Press Release: George Washington U Bans Palestinian Flag on Campus
/FOR IMMEDIATE RELEASE
December 8, 2015
Contact:
Angela Campion, Palestine Legal
media@palestinelegal.org | 312-399-3863
December 8 - Palestine Legal wrote George Washington University (GW) yesterday, challenging the school’s de facto ban of Palestinian flags after campus police demanded a Palestinian-American pre-med student remove a flag from his bedroom window, questioned the student in his dorm room and issued a police report. GW subsequently sent the student, Ramie Abounaja, a ‘warning letter’ and failed to respond to multiple requests from Abounaja over the course of five weeks as to what specific rule he violated.
Palestine Legal’s letter contends that GW’s practice of allowing students to hang some flags out of windows while censoring others, creates a double standard and violates the free speech principles to which the university claims to adhere. Photographs are available upon request of other flags and banners affixed outside of residence hall buildings, the most recent being an Argentinian flag last week.
“I felt like I was being criminalized for something I’ve seen dozens of students, fraternities and other student groups do in my three years at GW,” said Ramie Abounaja, a junior biomedical engineering major. “GW escalated the situation too quickly when a simple email could have sufficed.”
Title VI of the Civil Rights Act of 1964 prohibits discrimination on the basis of race, color, or national origin by institutions that receive federal funding. A university may lose its federal funding if it acts with deliberate indifference to known acts of harassment or intimidation, or treats a student differently because his/her national origin, resulting in a denial of a student’s educational opportunities.
“It’s troubling that at a time when Islamophobic and anti-Arab sentiment is on the rise, GW is choosing to ignore its legal obligations to students,” said Radhika Sainath, an attorney with Palestine Legal. “GW must allow Ramie to express his identity and his viewpoint just as it does for any other student on campus without fear of law enforcement intervention.”
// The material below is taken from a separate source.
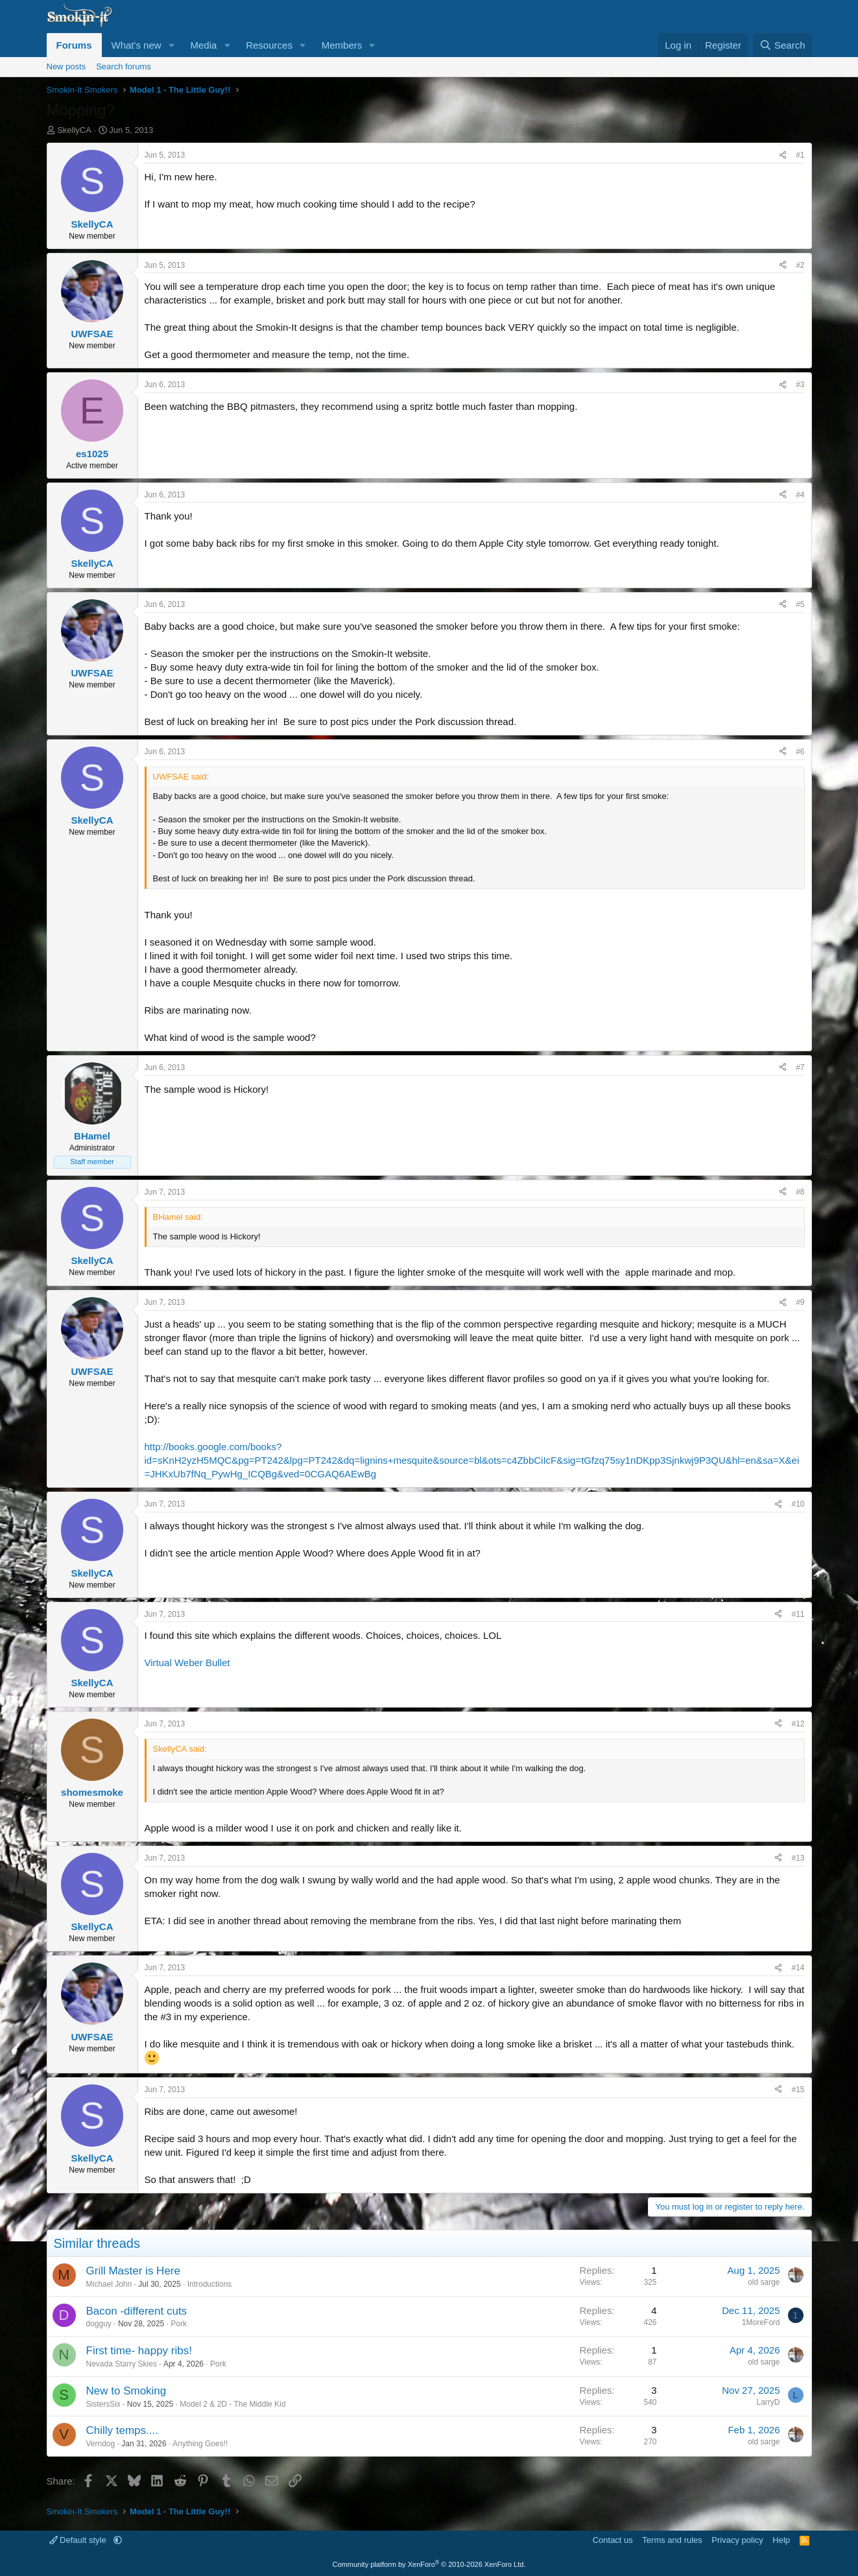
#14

This incident comes at a time of a well-documented and widespread suppression of Palestinian rights advocacy across the country. Palestine Legal and the Center for Constitutional Rights documented hundreds of such incidents in a report released in September, "The Palestine Exception to Free Speech: A Movement Under Attack in the U.S."
Earlier this quarter at UCLA, the student government conditioned funding for a diversity town hall on the requirement that the event have "zero connection" with anyone from the "divest from Israel movement," a blatant violation of the First Amendment rights of public school students. At UC Irvine School of Law, university police prevented students with dissenting views from entering the lecture of an Israeli Supreme Court justice. In Berkeley, a city councilor fired a city commissioner because she insisted on raising divestment from Israeli human rights abuses as an issue relevant to human welfare in the city.
Palestine Legal responded to nearly 300 such incidents from January 2014 - June 2015, 85 percent of which targeted students and scholars. “These tactics set a dangerous precedent and have a detrimental effect on higher education by censoring and punishing open debate and free speech,” said Radhika Sainath.
Palestine Legal is an independent organization dedicated to protecting the civil and constitutional rights of people in the US who speak out for Palestinian freedom. Our mission is to bolster the Palestine solidarity movement by challenging efforts to threaten, harass and legally bully activists into silence and inaction.